A surprise meeting between Sudan's leader and Israeli Prime Minister Benjamin Netanyahu stirred controversy in Sudan on Tuesday, with the government saying it wasn't notified ahead of time and critics lambasting the talks on social media.
Others said the meeting would improve Sudan's standing with the United States and help Khartoum shed its pariah image. For Israel, it was a major diplomatic breakthrough with an Arab African state, two days after the Arab League rejected President Donald Trump's Mideast plan.
A senior Sudanese military official said the meeting was orchestrated by the United Arab Emirates and aimed at helping remove Sudan's terror listing in the United States, which dates back to the 1990s, when Sudan briefly hosted Osama bin Laden and other wanted militants.

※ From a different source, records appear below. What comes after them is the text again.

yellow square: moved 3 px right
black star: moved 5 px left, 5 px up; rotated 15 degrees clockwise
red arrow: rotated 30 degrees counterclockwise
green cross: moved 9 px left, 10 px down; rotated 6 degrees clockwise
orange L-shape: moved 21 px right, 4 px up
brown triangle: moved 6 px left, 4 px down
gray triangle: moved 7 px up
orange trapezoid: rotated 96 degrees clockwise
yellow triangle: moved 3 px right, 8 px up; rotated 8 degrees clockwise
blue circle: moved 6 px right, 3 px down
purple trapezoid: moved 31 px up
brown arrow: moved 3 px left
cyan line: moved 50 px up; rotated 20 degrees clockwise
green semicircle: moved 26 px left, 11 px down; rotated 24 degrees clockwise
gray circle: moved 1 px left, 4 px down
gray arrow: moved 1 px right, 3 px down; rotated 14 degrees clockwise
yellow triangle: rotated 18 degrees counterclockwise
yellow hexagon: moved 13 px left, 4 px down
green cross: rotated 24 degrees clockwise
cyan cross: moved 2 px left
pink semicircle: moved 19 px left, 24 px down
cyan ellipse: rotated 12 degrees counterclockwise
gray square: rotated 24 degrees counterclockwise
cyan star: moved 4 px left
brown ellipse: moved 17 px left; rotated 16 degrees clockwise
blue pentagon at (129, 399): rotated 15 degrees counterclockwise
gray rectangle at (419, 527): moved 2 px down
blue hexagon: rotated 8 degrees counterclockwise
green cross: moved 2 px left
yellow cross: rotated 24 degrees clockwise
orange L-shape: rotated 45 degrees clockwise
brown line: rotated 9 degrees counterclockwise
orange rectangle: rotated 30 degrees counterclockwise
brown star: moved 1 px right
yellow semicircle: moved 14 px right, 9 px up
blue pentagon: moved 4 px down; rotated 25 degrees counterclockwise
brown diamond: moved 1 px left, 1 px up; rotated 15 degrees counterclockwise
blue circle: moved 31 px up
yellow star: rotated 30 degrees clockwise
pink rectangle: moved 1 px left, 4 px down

The official, speaking on condition of anonymity because he was not authorized to talk to the media, said Gen. Abdel-Fattah Burhan, the head of Sudan’s transitional government, agreed to meet Netanyahu because officials thought it would help “accelerate” the process of being removed from the terror list. He said only a “small circle” of top officials in Sudan, as well as Saudi Arabia and Egypt, knew about the meeting.
Last week, the UAE's foreign minister posted an article on Twitter that urged the Palestinians not to reject the Trump administration's plan for Israeli-Palestinian peace. Abdullah bin Zayed's stance led Palestinian sources to believe that Netanyahu's trip to Uganda would include a covert meeting with Emirati leaders.
The UAE was one of three Arab countries that sent an ambassador to the unveiling of the plan at the White House, along with Oman and Bahrain. These countries have forged quiet relationships in recent years with Israel, driven primarily by a shared animosity toward Iran. Recently, Israel's Foreign Ministry announced that it will participate in the World Expo 2020 in Dubai. However, Israel's foreign minister eventually did not attend, as the event was shortly preceded by the assassination of the head of Iran's Quds Force Qassem Soleimani.
Compared with Saudi Arabia, the UAE has been more open to allowing Israelis into its country, whether for international forums, covert diplomatic meetings, or business trips. In July, Israel's Foreign Minister Yisrael Katz attended an international climate summit in the UAE. In 2018, Israel's Sports and Culture Minister Miri Regev visited the UAE for a judo tournament.